▶ [WHAT TO WORK ON]: For this exercise, copy the data exactly and omit any images.

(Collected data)
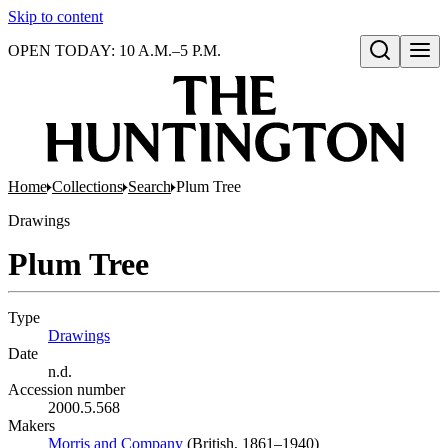
Skip to content
OPEN TODAY: 10 A.M.–5 P.M.
Open search
Home
Collections
Search
Plum Tree
Drawings
Plum Tree
Type
Drawings
(Opens in new tab)
Date
n.d.
Accession number
2000.5.568
Makers
Morris and Company
(Opens in new tab)
(British, 1861–1940)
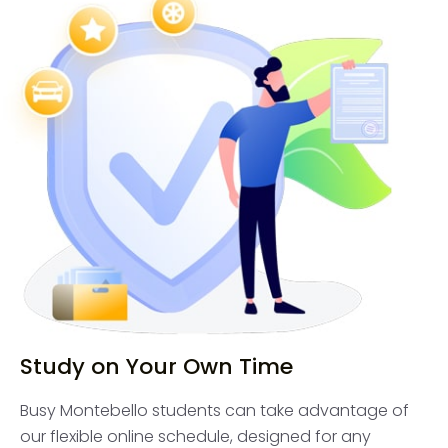
Study on Your Own Time
Busy Montebello students can take advantage of
our flexible online schedule, designed for any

▶ [RESPONSE]:
Skip to content
OPEN TODAY: 10 A.M.–5 P.M.
Open search
Home
Collections
Search
Plum Tree
Drawings
Plum Tree
Type
Drawings
(Opens in new tab)
Date
n.d.
Accession number
2000.5.568
Makers
Morris and Company
(Opens in new tab)
(British, 1861–1940)
Study on Your Own Time
Busy Montebello students can take advantage of
our flexible online schedule, designed for any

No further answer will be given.